Pfizer just beat Wall Street on earnings.
Then it told investors not to expect a much bigger 2026 than 2025.
That's a strange combo. A 5% Q1 revenue jump alongside a full-year forecast that lands somewhere between flat and slightly down.
The Q1 print was strong. The full-year story is something else.
The good news from Q1
Older blockbusters did most of the lifting. Eliquis, Pfizer's blood thinner, brought in $2.17B in sales, up 13% from a year earlier.
Cancer drug Padcev pulled in $591M, a 39% jump. The RSV shot added $180M, up 37%.
Recently launched and acquired products grew 22% from a year ago, the firm said.
Net income came in at $2.69B, just under last year's $2.97B. EPS, which is profit per share of stock, was 75 cents on an adjusted basis.
The result was a clean beat on both top and bottom lines.
The cliff Pfizer is managing
Now the harder part.

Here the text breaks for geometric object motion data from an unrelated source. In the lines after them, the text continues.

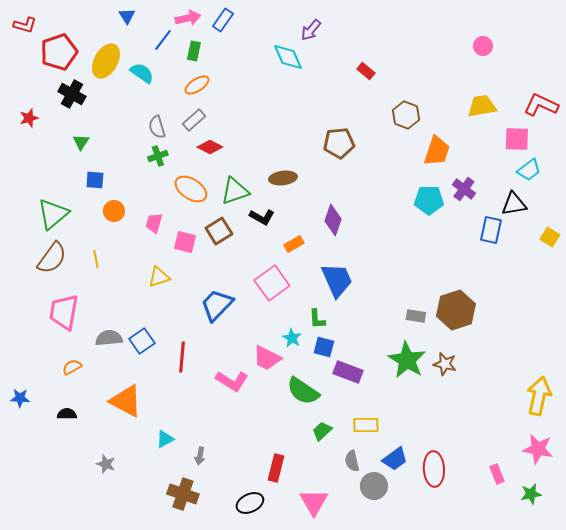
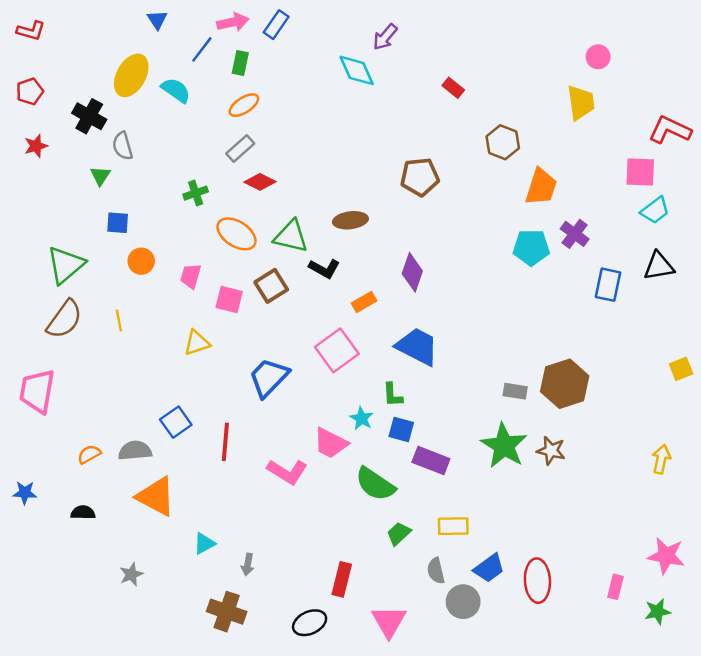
red pentagon: (59, 52) -> (30, 91), moved, size x0.6
yellow trapezoid: (482, 106) -> (581, 103), moved, turned 92
gray semicircle: (157, 127) -> (123, 146), moved
green triangle: (235, 191) -> (291, 236), turned 32
black triangle: (514, 204) -> (659, 266), moved
yellow square: (550, 237) -> (681, 369), moved, turned 36
blue trapezoid: (337, 280) -> (417, 347), turned -39
pink trapezoid: (64, 312) -> (37, 391), moved
gray semicircle: (109, 338) -> (135, 451), moved
yellow arrow: (539, 396) -> (661, 459), moved, size x0.6
gray star: (106, 464) -> (131, 574), turned 30
pink rectangle: (497, 474) -> (615, 587), turned 36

Pfizer's Covid franchise is shrinking fast.
Its Covid shot pulled in $232M for Q1, down 59%. Paxlovid, the antiviral pill, dropped 62% to $186M. Both came in well below analyst estimates.
The drug maker is bracing for a $1.5B drop in Covid product sales in 2026, plus another $1.5B drop from drugs losing market exclusivity.
That's about $3B of revenue walking out the door over the year.
To plug the hole, Pfizer is leaning on M&A and pipeline bets.
The pipeline plan
The $10B Metsera deal gives Pfizer a foothold in obesity. That's the fastest-growing drug market in pharma right now.
GLP-1 leaders Eli Lilly and Novo Nordisk dominate the space, but Pfizer is positioning Metsera's pipeline as a next-wave entry.
A late-stage trial result on a targeted lung cancer drug is also expected later this year. That's a possible catalyst the firm has flagged a few times already.
Pfizer also extended patent protection on Vyndamax, a treatment for a rare heart condition, until June 2031. The firm did this through settlement deals with three generic drug makers.
That keeps a high-margin franchise on the books for an extra five years.
The stock backdrop
Pfizer shares have been a tough hold for investors over the past two years. The stock has lagged most of its big pharma peers as Covid sales rolled off.
The dividend yield, which is the cash payment a stock pays as a share of its price, has stayed high. That's a sign investors are paying for income, not growth, while they wait for the pipeline to deliver.
A clean Q1 beat helps. So does a flat 2026 outlook with no big cuts.
For now, Pfizer remains a value name with a high yield, not a growth name. Investors are paid to wait while the firm rebuilds its top line.
The Q1 numbers say that wait isn't unrewarded. The 2026 number says it isn't over.
What to watch
Investors will be tracking two things in 2026.
First, whether Pfizer's newer products can scale fast enough to offset the Covid and patent cliff.
Second, whether the Metsera deal puts Pfizer in real obesity-drug contention against Lilly and Novo.
Pfizer reaffirmed adjusted EPS of $2.80 to $3 for 2026.
The Q1 beat bought the firm time. The 2026 number tells you why it needs it.